-- Exercise requirements --
Restate word for word the lines below that run from the one holding "rgsmål der står" through the one holding "que son enfant", inclusive. Pictures don't belong in the copy.

-- Extracted material --
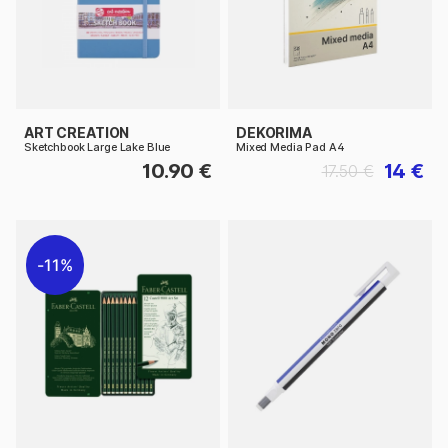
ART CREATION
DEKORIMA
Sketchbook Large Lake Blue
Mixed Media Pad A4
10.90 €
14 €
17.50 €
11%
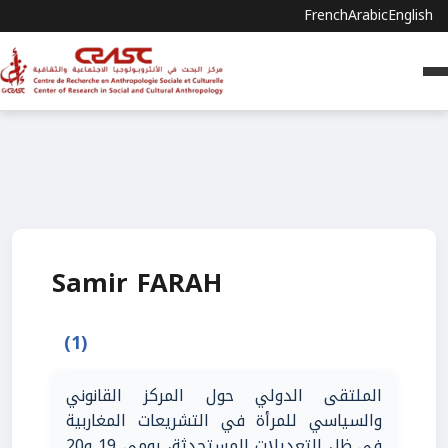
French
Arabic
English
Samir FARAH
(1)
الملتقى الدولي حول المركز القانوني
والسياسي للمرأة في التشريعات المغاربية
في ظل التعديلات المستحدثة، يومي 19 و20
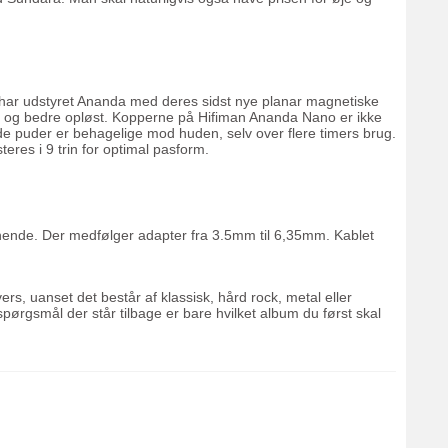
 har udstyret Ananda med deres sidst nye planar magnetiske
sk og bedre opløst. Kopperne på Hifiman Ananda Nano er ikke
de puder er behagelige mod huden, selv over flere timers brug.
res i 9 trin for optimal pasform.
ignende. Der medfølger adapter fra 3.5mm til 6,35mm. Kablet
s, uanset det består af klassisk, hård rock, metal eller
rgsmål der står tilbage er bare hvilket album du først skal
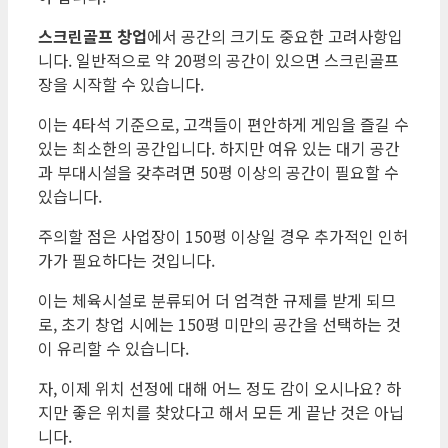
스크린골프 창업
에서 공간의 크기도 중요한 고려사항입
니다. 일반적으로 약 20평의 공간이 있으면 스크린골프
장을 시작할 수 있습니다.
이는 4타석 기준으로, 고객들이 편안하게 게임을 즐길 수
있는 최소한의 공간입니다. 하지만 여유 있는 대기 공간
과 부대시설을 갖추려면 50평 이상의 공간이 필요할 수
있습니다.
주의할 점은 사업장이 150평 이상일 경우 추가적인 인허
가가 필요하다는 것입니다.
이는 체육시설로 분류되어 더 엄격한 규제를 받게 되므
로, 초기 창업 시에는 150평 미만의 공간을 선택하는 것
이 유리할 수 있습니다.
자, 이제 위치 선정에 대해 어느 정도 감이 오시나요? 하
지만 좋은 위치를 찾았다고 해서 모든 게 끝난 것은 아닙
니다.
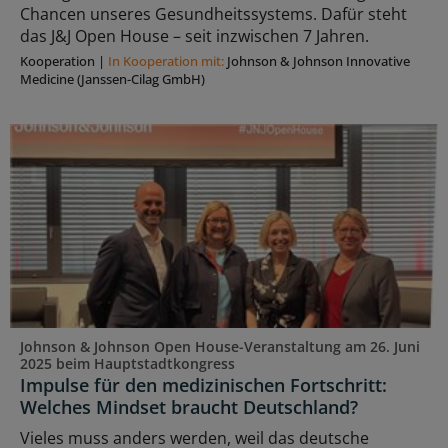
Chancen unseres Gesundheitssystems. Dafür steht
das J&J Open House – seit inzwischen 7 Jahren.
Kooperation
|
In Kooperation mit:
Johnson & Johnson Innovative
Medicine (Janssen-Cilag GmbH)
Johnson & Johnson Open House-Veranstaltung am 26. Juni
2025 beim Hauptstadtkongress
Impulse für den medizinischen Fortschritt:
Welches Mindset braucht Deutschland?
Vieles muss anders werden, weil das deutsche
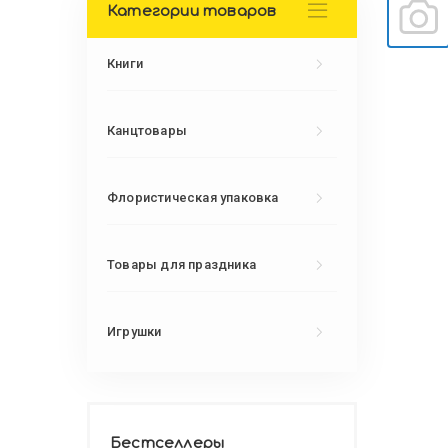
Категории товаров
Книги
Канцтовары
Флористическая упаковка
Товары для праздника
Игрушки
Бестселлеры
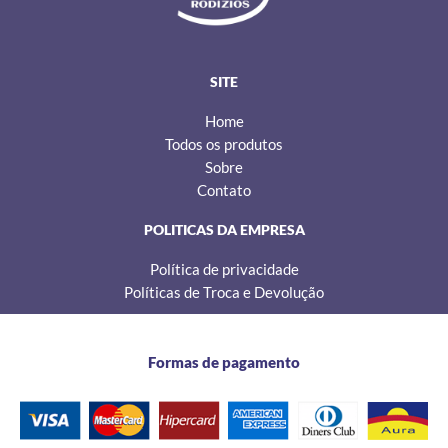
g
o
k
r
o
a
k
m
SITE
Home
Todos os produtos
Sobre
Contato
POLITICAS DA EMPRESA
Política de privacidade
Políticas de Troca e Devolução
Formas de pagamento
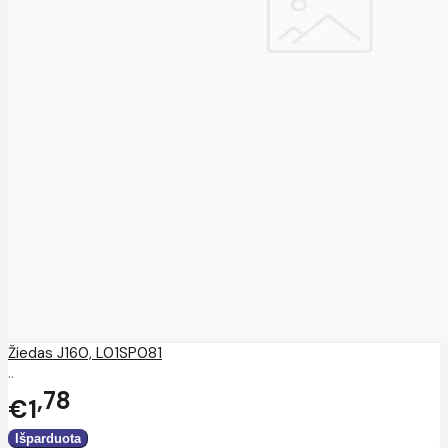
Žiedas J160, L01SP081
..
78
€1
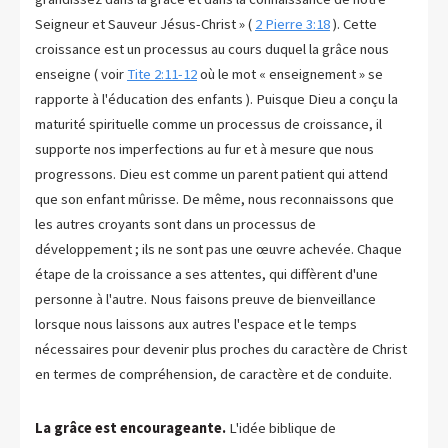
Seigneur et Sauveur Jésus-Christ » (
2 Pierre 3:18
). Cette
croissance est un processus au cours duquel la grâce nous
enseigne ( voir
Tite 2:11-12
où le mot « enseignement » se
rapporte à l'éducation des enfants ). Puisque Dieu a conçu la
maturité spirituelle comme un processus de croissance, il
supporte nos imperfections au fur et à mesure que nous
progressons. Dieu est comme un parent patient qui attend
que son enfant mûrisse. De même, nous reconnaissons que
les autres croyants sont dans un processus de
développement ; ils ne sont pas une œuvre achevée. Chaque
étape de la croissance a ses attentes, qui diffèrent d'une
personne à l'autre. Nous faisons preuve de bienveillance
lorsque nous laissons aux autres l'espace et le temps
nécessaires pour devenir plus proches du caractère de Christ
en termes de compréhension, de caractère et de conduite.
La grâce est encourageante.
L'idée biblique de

-- Answer below --
rgsmål der står tilbage er bare hvilket album du først skal
스크린골프 창업
에서 공간의 크기도 중요한 고려사항입
니다. 일반적으로 약 20평의 공간이 있으면 스크린골프
장을 시작할 수 있습니다.
이는 4타석 기준으로, 고객들이 편안하게 게임을 즐길 수
있는 최소한의 공간입니다. 하지만 여유 있는 대기 공간
과 부대시설을 갖추려면 50평 이상의 공간이 필요할 수
있습니다.
주의할 점은 사업장이 150평 이상일 경우 추가적인 인허
가가 필요하다는 것입니다.
이는 체육시설로 분류되어 더 엄격한 규제를 받게 되므
로, 초기 창업 시에는 150평 미만의 공간을 선택하는 것
이 유리할 수 있습니다.
자, 이제 위치 선정에 대해 어느 정도 감이 오시나요? 하
지만 좋은 위치를 찾았다고 해서 모든 게 끝난 것은 아닙
니다.
Chancen unseres Gesundheitssystems. Dafür steht
das J&J Open House – seit inzwischen 7 Jahren.
Kooperation
|
In Kooperation mit:
Johnson & Johnson Innovative
Medicine (Janssen-Cilag GmbH)
Johnson & Johnson Open House-Veranstaltung am 26. Juni
2025 beim Hauptstadtkongress
Impulse für den medizinischen Fortschritt:
Welches Mindset braucht Deutschland?
Vieles muss anders werden, weil das deutsche
Категории товаров
Книги
Канцтовары
Флористическая упаковка
Товары для праздника
Игрушки
Бестселлеры
g
o
k
r
o
a
k
m
SITE
Home
Todos os produtos
Sobre
Contato
POLITICAS DA EMPRESA
Política de privacidade
Políticas de Troca e Devolução
Formas de pagamento
Žiedas J160, L01SP081
..
78
€1
Seigneur et Sauveur Jésus-Christ » (
2 Pierre 3:18
). Cette
croissance est un processus au cours duquel la grâce nous
enseigne ( voir
Tite 2:11-12
où le mot « enseignement » se
rapporte à l'éducation des enfants ). Puisque Dieu a conçu la
maturité spirituelle comme un processus de croissance, il
supporte nos imperfections au fur et à mesure que nous
progressons. Dieu est comme un parent patient qui attend
que son enfant mûrisse. De même, nous reconnaissons que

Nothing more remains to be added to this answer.